お二人に一礼をし、執務室より退出しようと思ったその時、ゼクスレン様が口を開いた。
「・・・女房役に何を何処まで伝えるかは貴殿に一任しよう。お手並み拝見とさせて貰うぞ」
「っ、・・・畏まりました」
ズシン、と響くような低い声。
主人である国王陛下に言われるよりもさらに感じる威圧感。
まるで首筋にヒヤリとした剣筋を突きつけられたかのよう。
********************
「だーーーーーっ!疲れた」
「お疲れ様です、団長」
騎士団詰所に戻り、自室の机に足をドカンと乗せる。
ダラリと脱力すれば、苦笑しつつも労いを言葉に乗せてくれる副官。
俺が脱ぎ捨てた鎧やらマントやらをやれやれと言いながら片付けてくれる。
…確かに『女房役』だな。アナスタシアがこんな事するとは思えないが。通常の一般家庭ならば女房というのはこうしたものなのだろう。

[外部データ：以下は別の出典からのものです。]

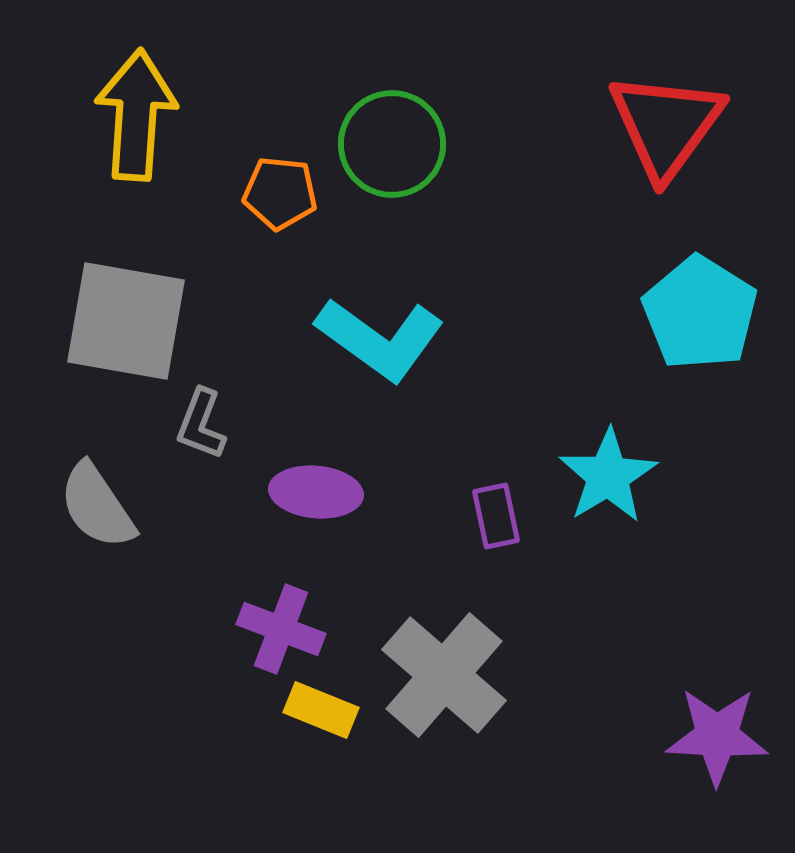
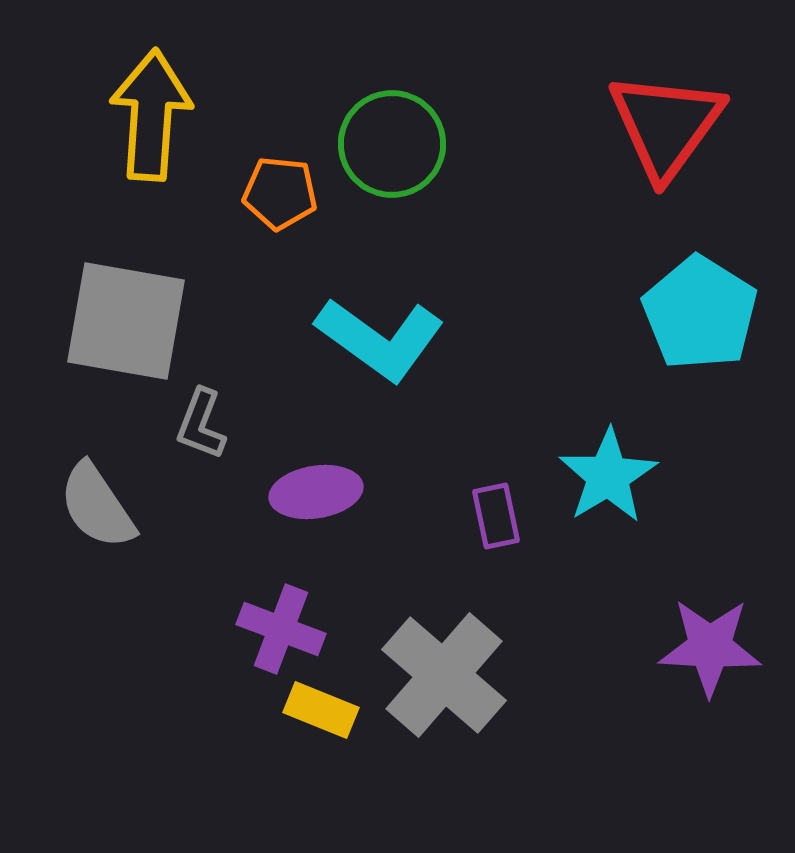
yellow arrow: moved 15 px right
purple ellipse: rotated 14 degrees counterclockwise
purple star: moved 7 px left, 89 px up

とはいえ自分も貴族の端くれであり、このような雑用は使用人がやってくれるのだが。
騎士団では基本的に何でも自分で出来るようにならないといけない。
貴族の坊ちゃんもたくさん入団してくるが、王国軍でもこの基本姿勢は崩れない。
いざ遠征に出た時に『使用人がいないから支度ができない』などという奴がいたら任務に支障が出る。
なので、騎士見習いのうちから身の回りの事は自分一人で出来るようになってもらわないと困る。
隊長付きともなれば、隊長の身の回りの世話もするようになる。
そこで『面倒だから』などと言っているような甘ったれは騎士団では重用される事はない。
生家の家格や身分も通用しない。そんなもので上に上がっても、部下は誰も着いて来やしないだろう。
と、これは騎士団で通用するものであって、各地の領地軍ではそうではないのかもしれないが。
遠征で各地の領地を回る事もあるのだが、確実に地位のみで着任したかのようなトップもいるからな。
話が逸れたが、副官であるシオンも侯爵家の出。
三男であるが故に騎士団で身を立てる事を目指したのだろうが、天性の素質があったようで剣の腕は俺に並ぶ程だ。
「休憩は10分ですよ、団長」
「短くねえか?シオン」
「おや、団長の目にはその書類の山が見えていませんか?決裁の山ですよ」
さっさと終えてください、とばかりにズイっと書類の山を示される。なんだこの量、一日に来る量じゃないだろ?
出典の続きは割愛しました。